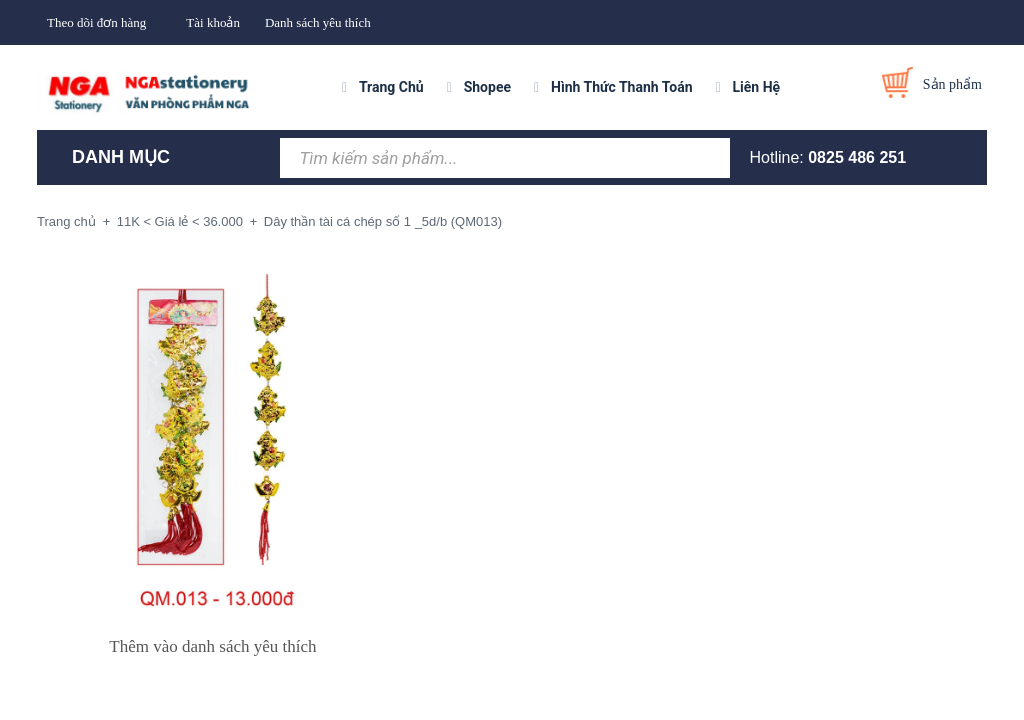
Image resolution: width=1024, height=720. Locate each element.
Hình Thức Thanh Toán (621, 87)
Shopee (487, 87)
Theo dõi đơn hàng (96, 22)
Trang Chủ (391, 87)
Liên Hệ (757, 87)
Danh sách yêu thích (318, 22)
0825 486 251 (857, 157)
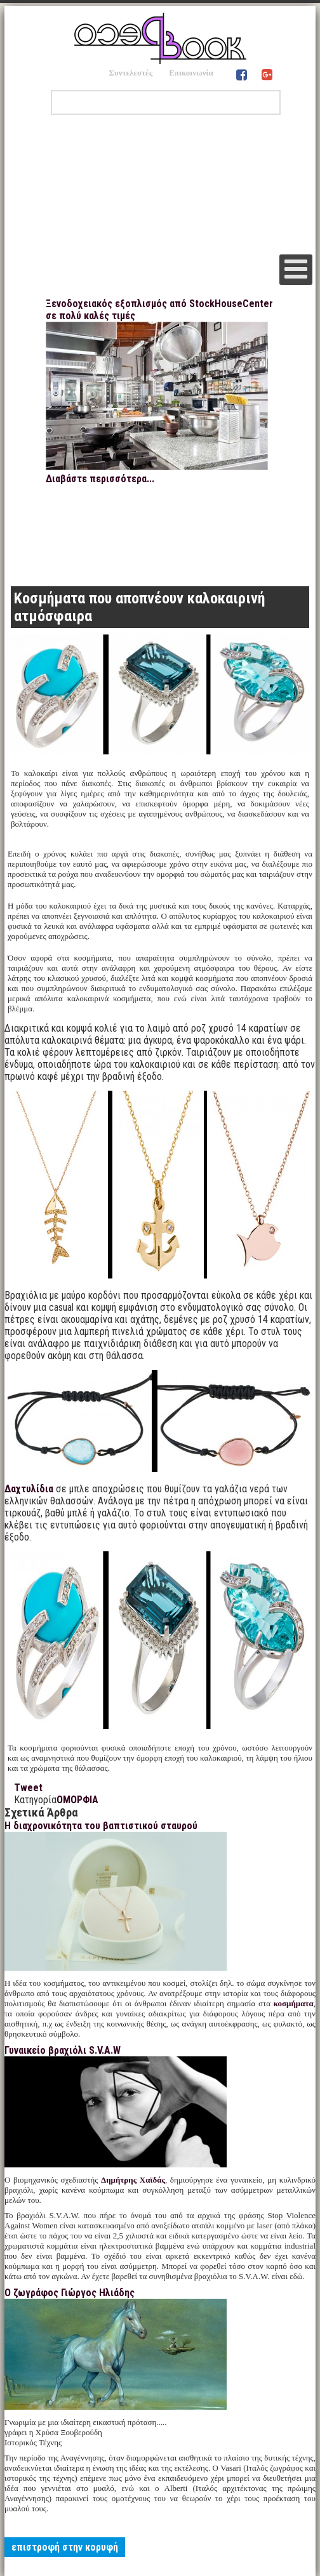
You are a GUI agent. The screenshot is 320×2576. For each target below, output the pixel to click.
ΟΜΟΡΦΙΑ (77, 1800)
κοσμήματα (294, 2003)
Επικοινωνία (191, 72)
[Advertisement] (160, 184)
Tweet (28, 1788)
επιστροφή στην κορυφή (64, 2547)
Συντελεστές (130, 72)
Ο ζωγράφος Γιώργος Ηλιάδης (69, 2293)
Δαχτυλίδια (28, 1489)
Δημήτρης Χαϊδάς (133, 2180)
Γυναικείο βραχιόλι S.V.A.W (62, 2050)
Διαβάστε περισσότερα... (100, 479)
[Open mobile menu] (295, 269)
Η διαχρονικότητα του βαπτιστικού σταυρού (100, 1826)
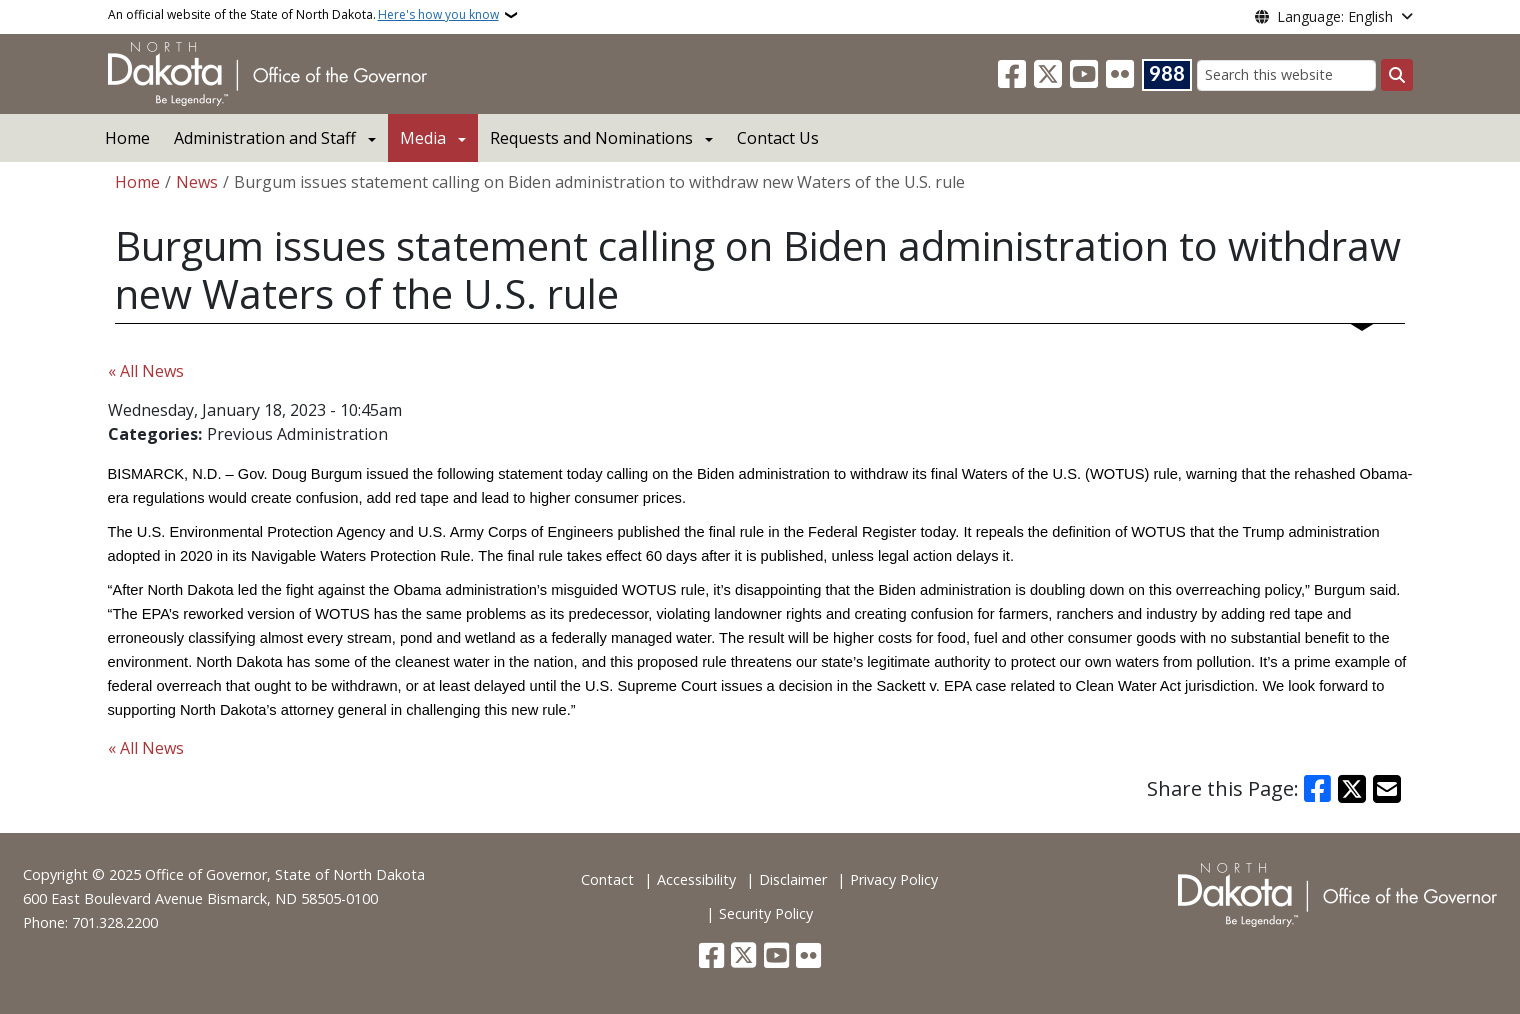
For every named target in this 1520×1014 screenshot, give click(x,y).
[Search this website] (1286, 75)
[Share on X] (1352, 789)
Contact (607, 879)
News (197, 182)
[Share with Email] (1387, 789)
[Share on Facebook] (1318, 789)
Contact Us (778, 138)
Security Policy (766, 913)
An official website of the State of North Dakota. (303, 15)
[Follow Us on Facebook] (1012, 75)
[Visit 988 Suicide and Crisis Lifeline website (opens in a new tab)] (1167, 75)
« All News (146, 371)
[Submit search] (1397, 75)
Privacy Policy (894, 879)
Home (127, 138)
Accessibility (696, 879)
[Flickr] (1120, 75)
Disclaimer (793, 879)
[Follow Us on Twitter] (1048, 75)
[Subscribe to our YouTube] (1084, 75)
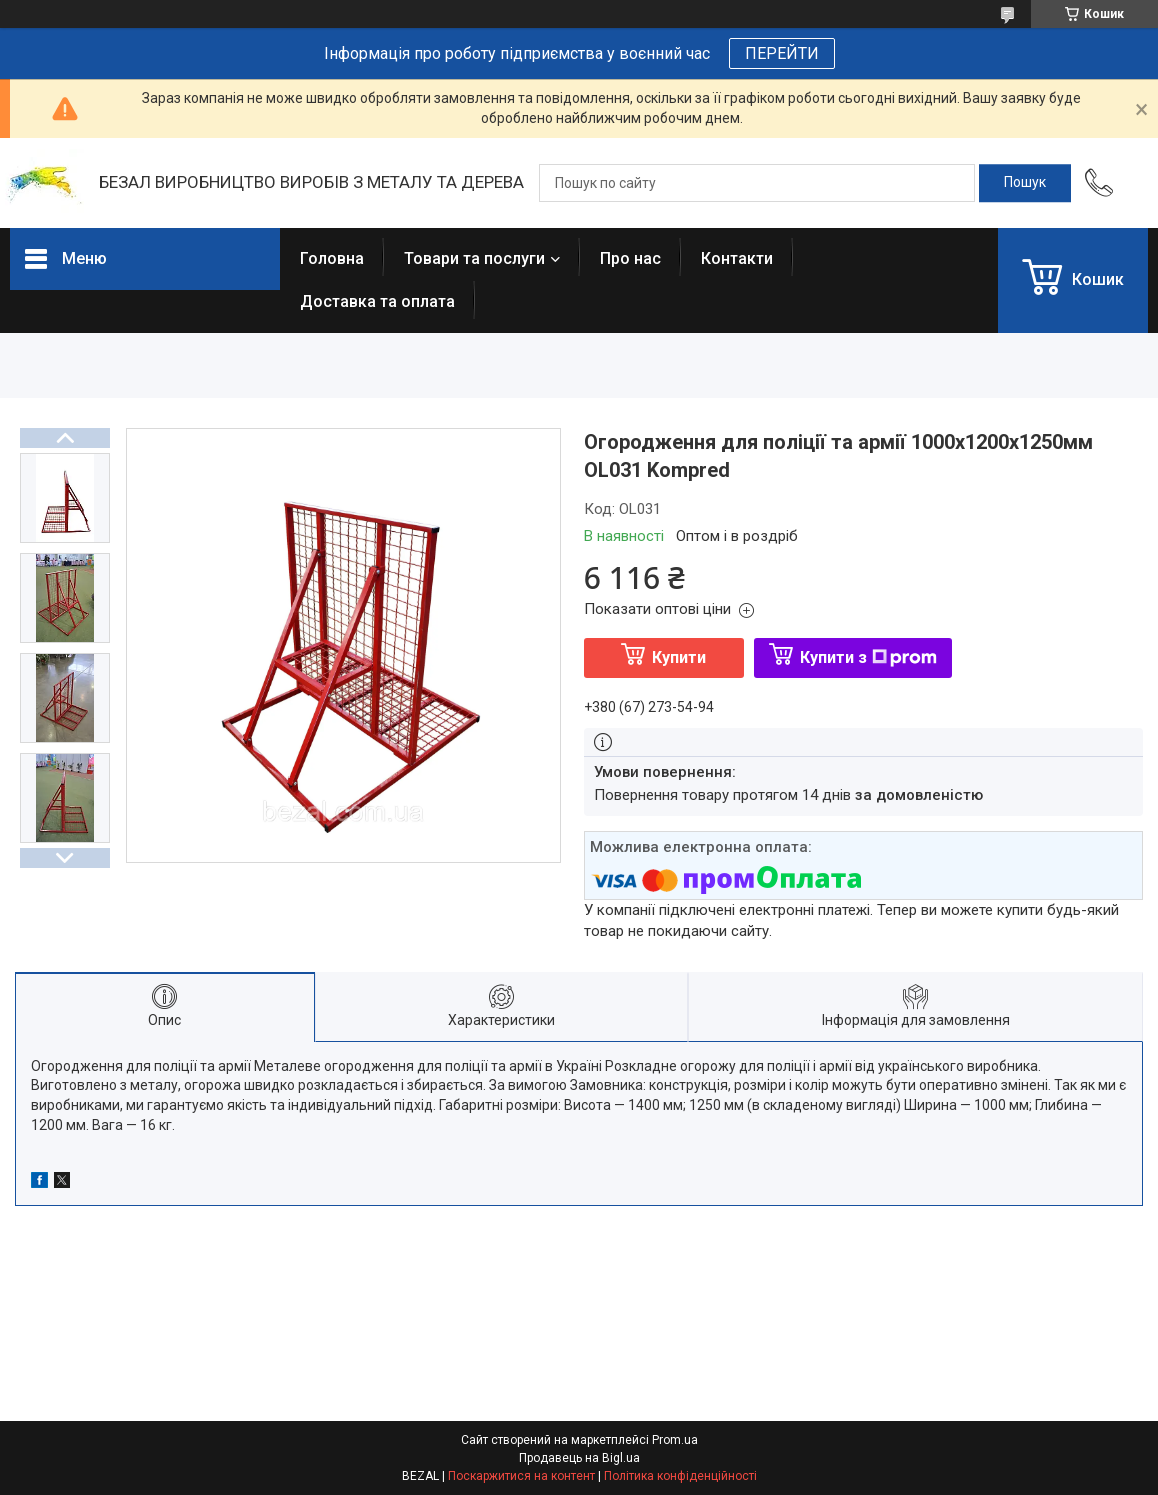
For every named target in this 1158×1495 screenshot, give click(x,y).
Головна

§ **The task**: Though the entries above contain pictures, none should be copied; reproduce only the lines between the one holding "Ο ζωγράφος Γιώργος Ηλιάδης (69, 2293)" and the one holding "[Follow Us on Facebook] (1012, 75)", inclusive, exactly as written.

§ **Solution to this problem**:
Ο ζωγράφος Γιώργος Ηλιάδης (69, 2293)
Δαχτυλίδια (28, 1489)
Δημήτρης Χαϊδάς (133, 2180)
Γυναικείο βραχιόλι S.V.A.W (62, 2050)
Διαβάστε περισσότερα... (100, 479)
[Open mobile menu] (295, 269)
Η διαχρονικότητα του βαπτιστικού σταυρού (100, 1826)
For every named target in this 1520×1014 screenshot, give click(x,y).
[Search this website] (1286, 75)
[Share on X] (1352, 789)
Contact (607, 879)
News (197, 182)
[Share with Email] (1387, 789)
[Share on Facebook] (1318, 789)
Contact Us (778, 138)
Security Policy (766, 913)
An official website of the State of North Dakota. (303, 15)
[Follow Us on Facebook] (1012, 75)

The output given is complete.